Official data for October presented a nuanced perspective on China’s economic landscape. Industrial production and retail sales exceeded expectations for the month compared to the previous year. However, growth in fixed asset investment fell short of estimates due to a decrease in infrastructure and real estate investment. Unemployment remained steady from September. Additionally, new bank loans in October totalled an above-consensus RMB 738.4 billion but significantly dropped from September’s RMB 2.31 trillion, mainly due to a seasonal downturn in corporate lending.

In monetary policy developments, the People’s Bank of China (PBOC) injected RMB 1.45 trillion into the banking system through its medium-term lending facility. It marked its most substantial net injection since December 2016, surpassing maturing loans of RMB 850 billion. The medium-term lending facility rate remained unchanged, consistent with expectations. These liquidity injections are part of the PBOC’s ongoing efforts to counter economic challenges amid weak consumer confidence and ongoing property market issues, which impede China’s post-pandemic recovery. Many economists anticipate that the PBOC will intensify policy easing for the remainder of 2023, potentially including a reduction in its reserve ratio requirement, as the government implements measures to stimulate China’s economy.

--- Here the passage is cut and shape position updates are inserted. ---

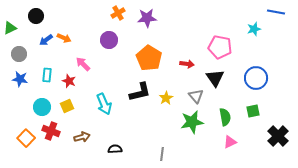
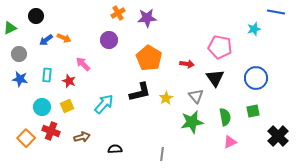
cyan arrow: rotated 115 degrees counterclockwise
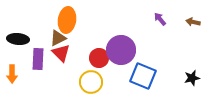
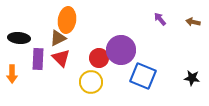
black ellipse: moved 1 px right, 1 px up
red triangle: moved 5 px down
black star: rotated 21 degrees clockwise
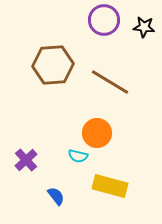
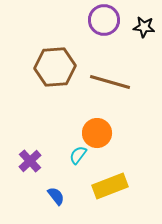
brown hexagon: moved 2 px right, 2 px down
brown line: rotated 15 degrees counterclockwise
cyan semicircle: moved 1 px up; rotated 114 degrees clockwise
purple cross: moved 4 px right, 1 px down
yellow rectangle: rotated 36 degrees counterclockwise
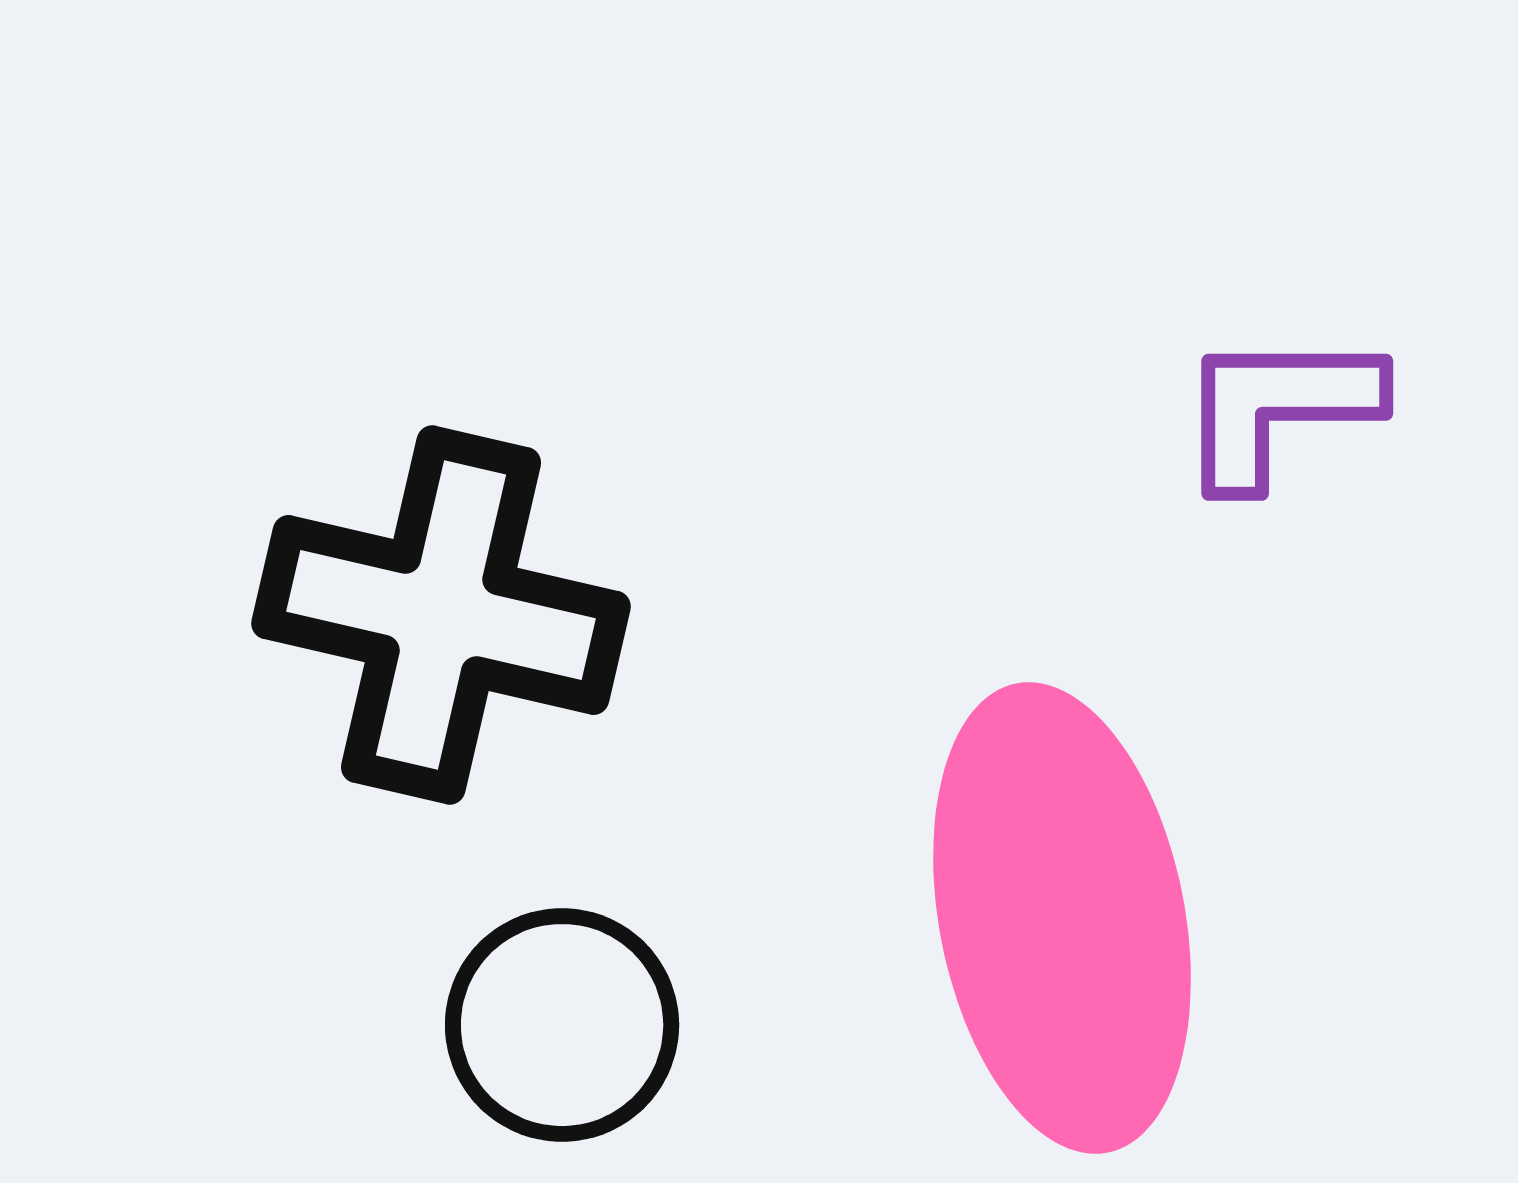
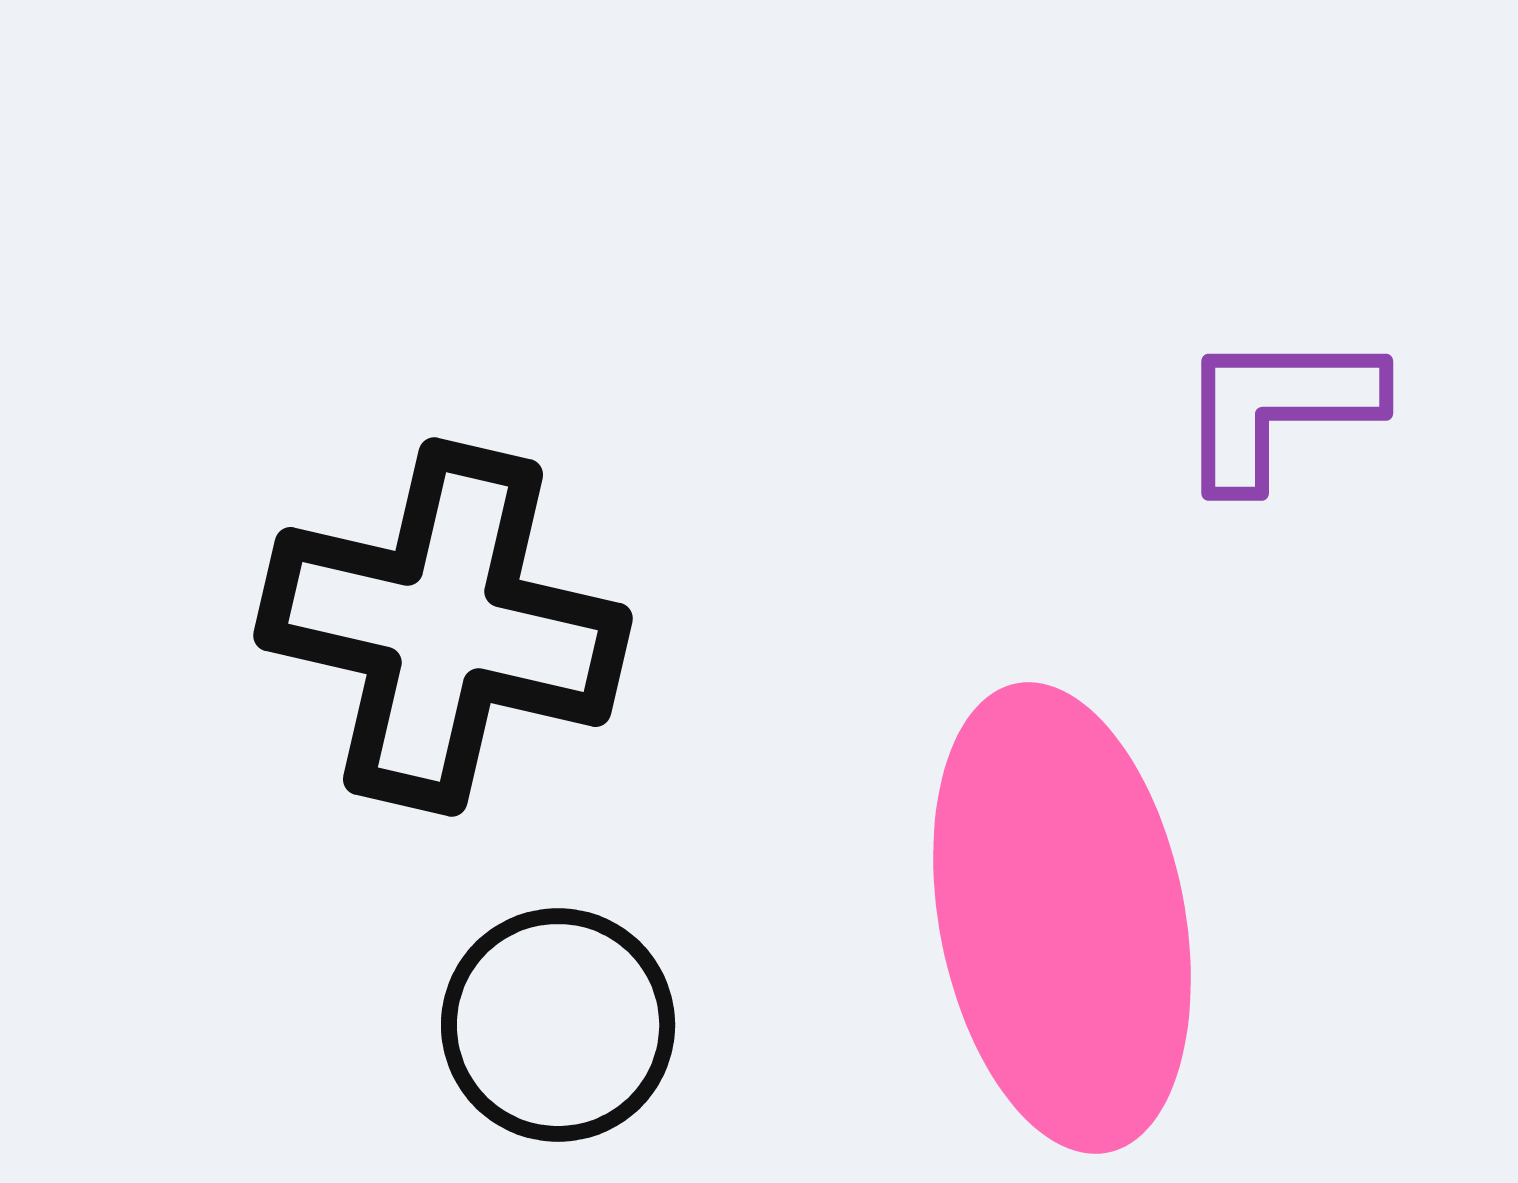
black cross: moved 2 px right, 12 px down
black circle: moved 4 px left
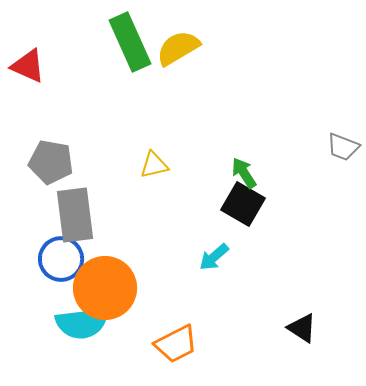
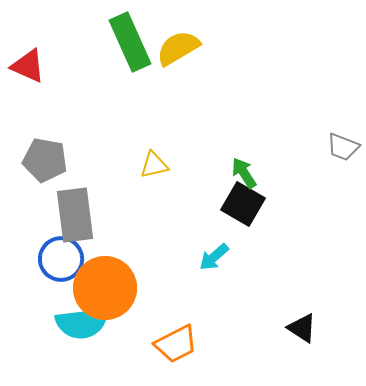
gray pentagon: moved 6 px left, 2 px up
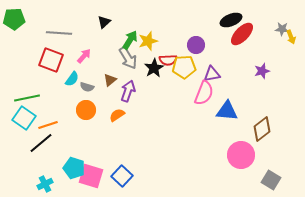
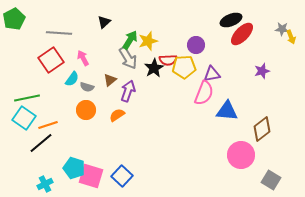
green pentagon: rotated 25 degrees counterclockwise
pink arrow: moved 1 px left, 2 px down; rotated 70 degrees counterclockwise
red square: rotated 35 degrees clockwise
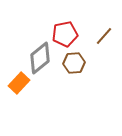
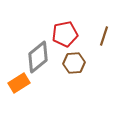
brown line: rotated 24 degrees counterclockwise
gray diamond: moved 2 px left, 1 px up
orange rectangle: rotated 15 degrees clockwise
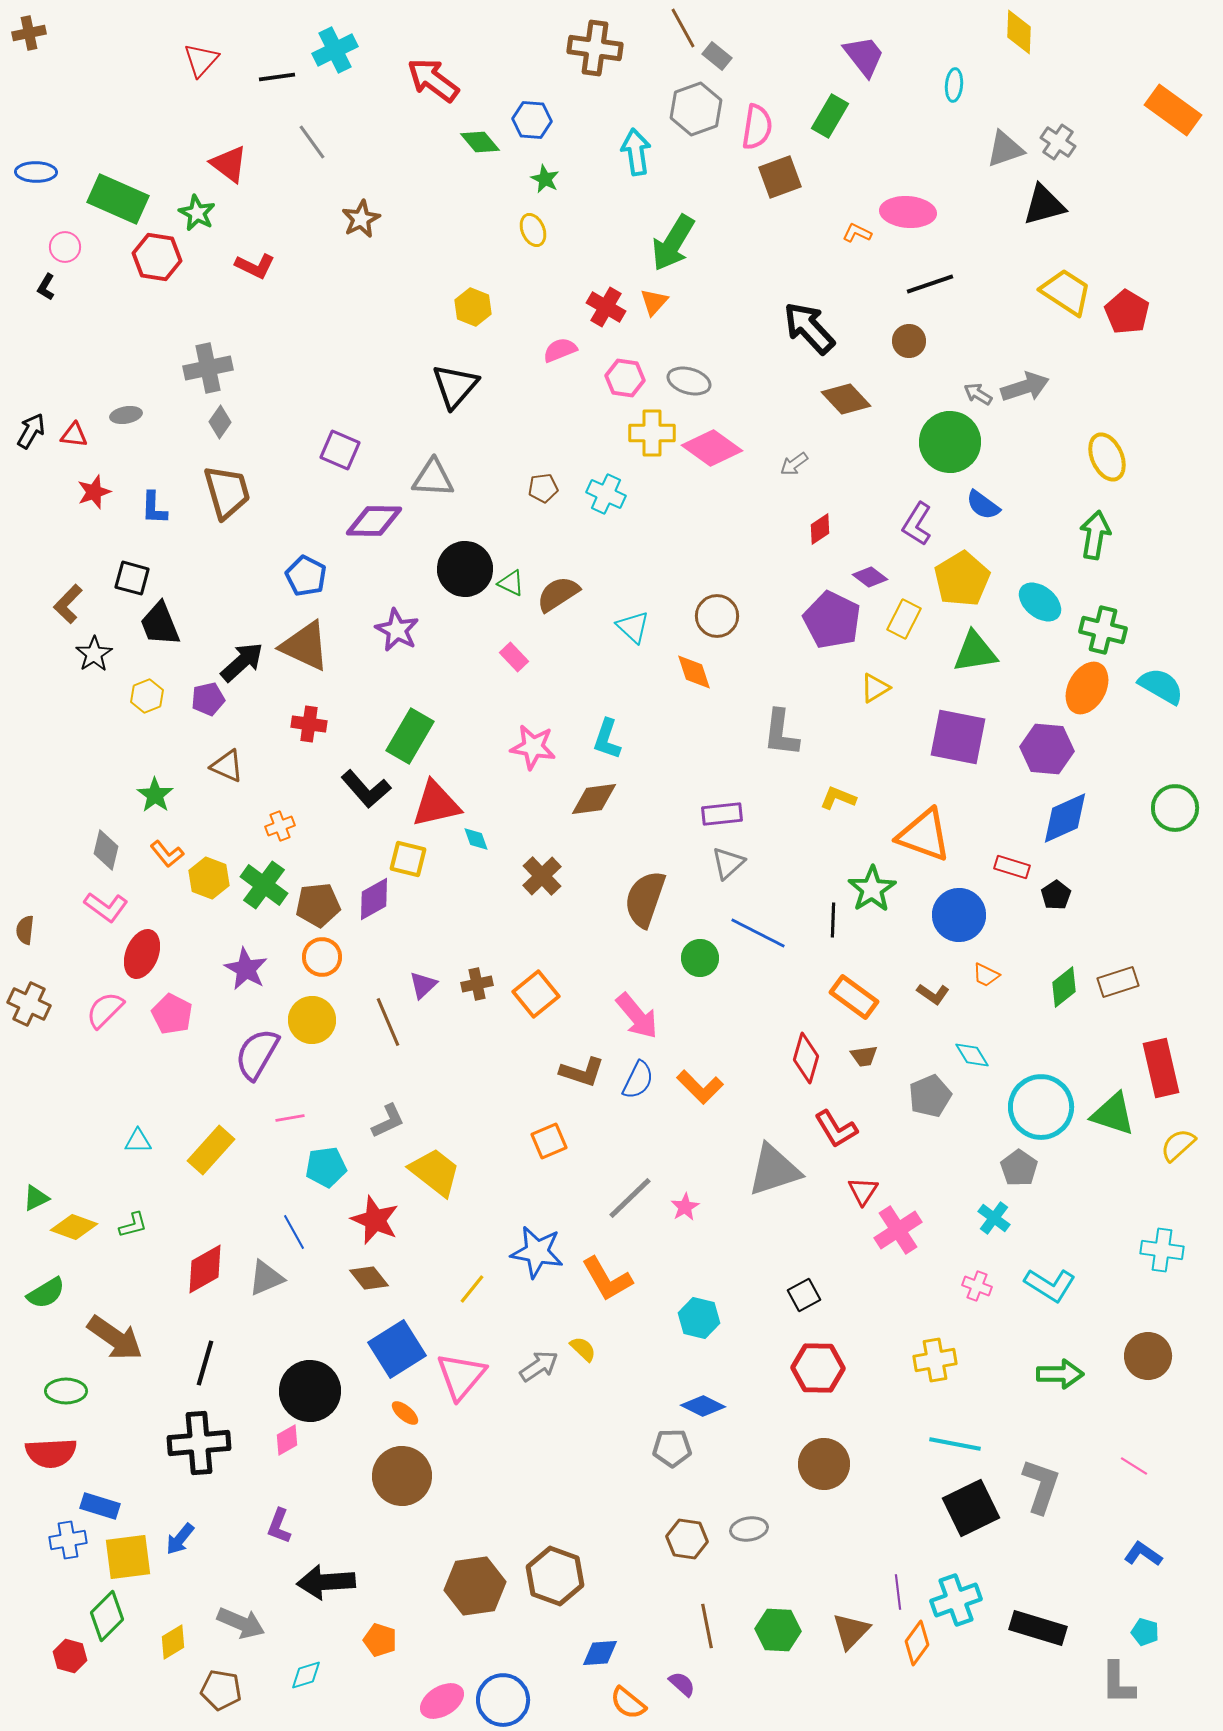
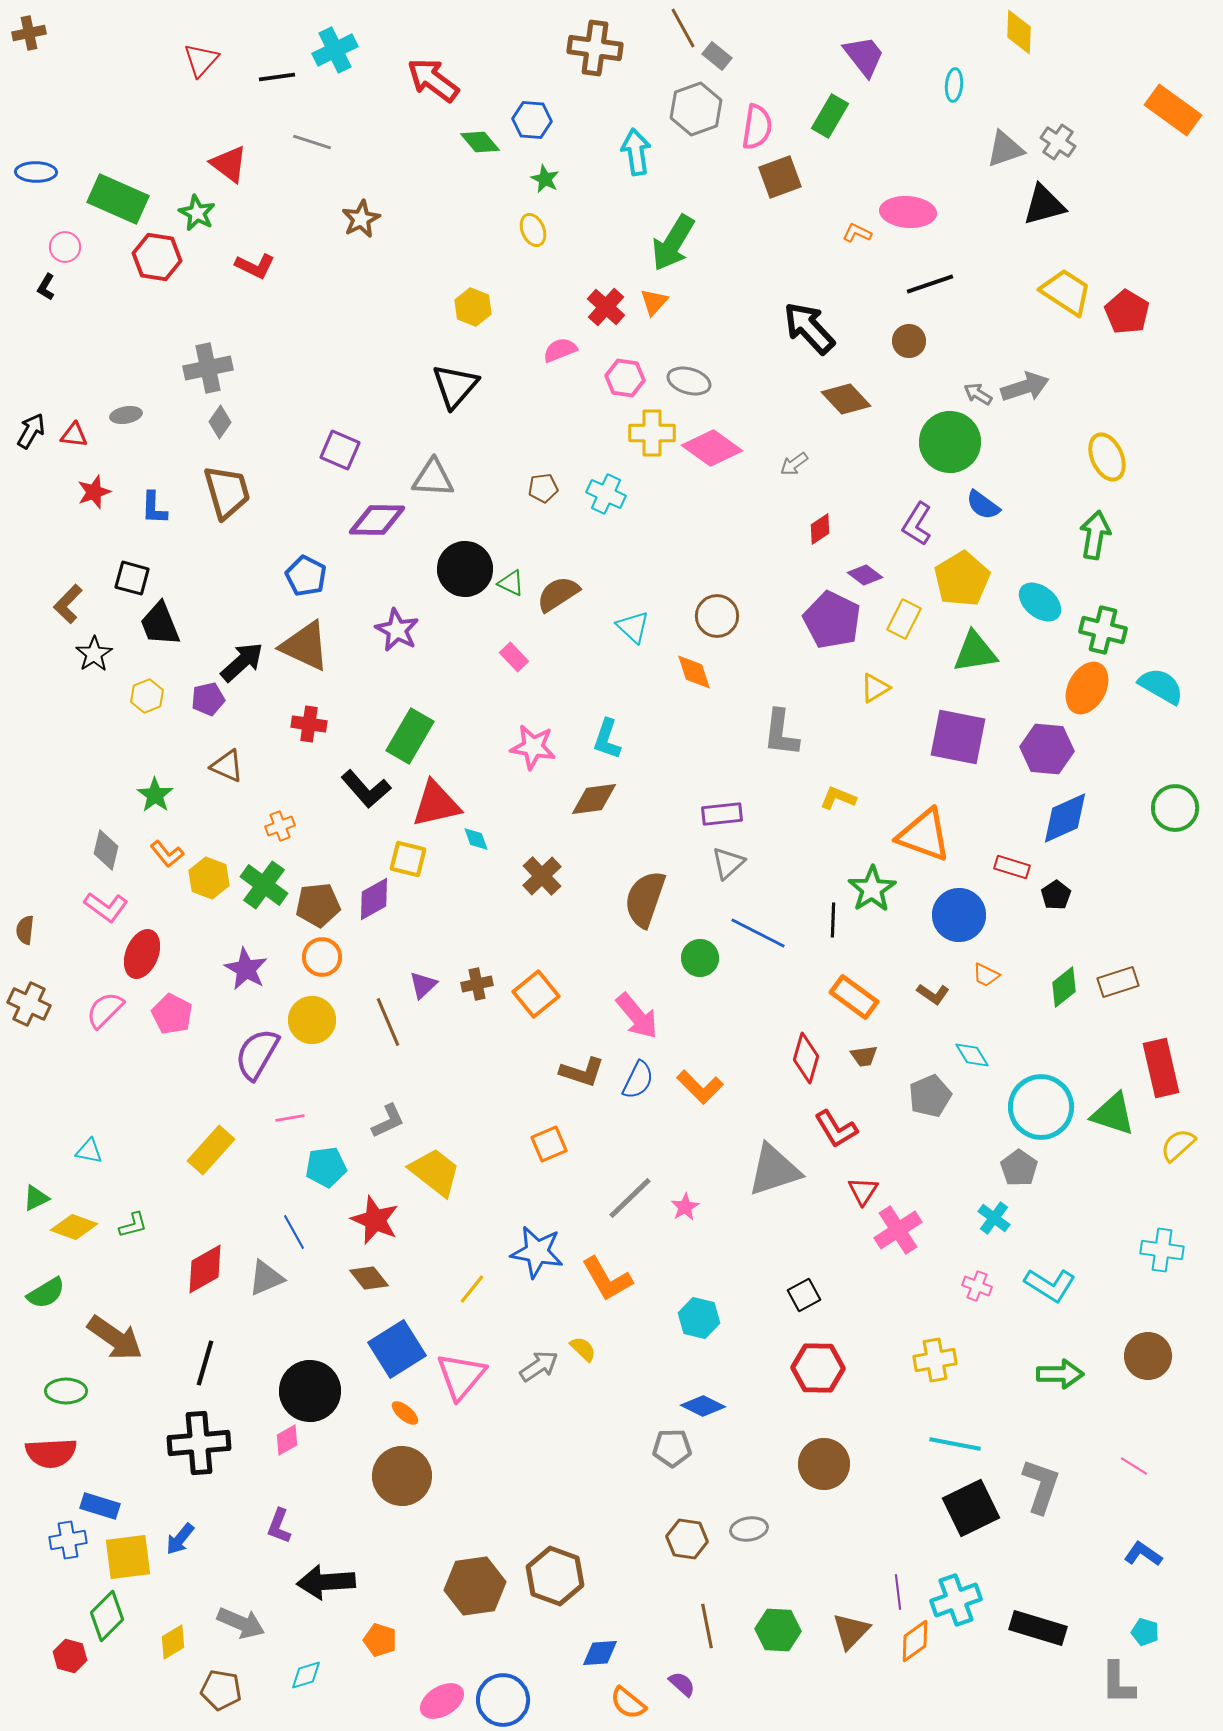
gray line at (312, 142): rotated 36 degrees counterclockwise
red cross at (606, 307): rotated 12 degrees clockwise
purple diamond at (374, 521): moved 3 px right, 1 px up
purple diamond at (870, 577): moved 5 px left, 2 px up
cyan triangle at (138, 1141): moved 49 px left, 10 px down; rotated 12 degrees clockwise
orange square at (549, 1141): moved 3 px down
orange diamond at (917, 1643): moved 2 px left, 2 px up; rotated 18 degrees clockwise
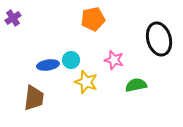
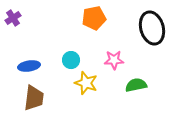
orange pentagon: moved 1 px right, 1 px up
black ellipse: moved 7 px left, 11 px up
pink star: rotated 18 degrees counterclockwise
blue ellipse: moved 19 px left, 1 px down
yellow star: moved 1 px down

Data related to the property market emphasised the persistent downturn. Official figures revealed a deeper slump in property development investment, with a 9.3% decline in the first ten months of the year, surpassing the 9.1% decrease in January to September, according to the National Bureau of Statistics. Property sales also experienced a significant 7.8% decline between January and October compared to the same period in 2022. Furthermore, new home prices in 70 of China’s largest cities dropped by 0.38% last month compared to September, marking the most substantial month-on-month decrease since February 2015.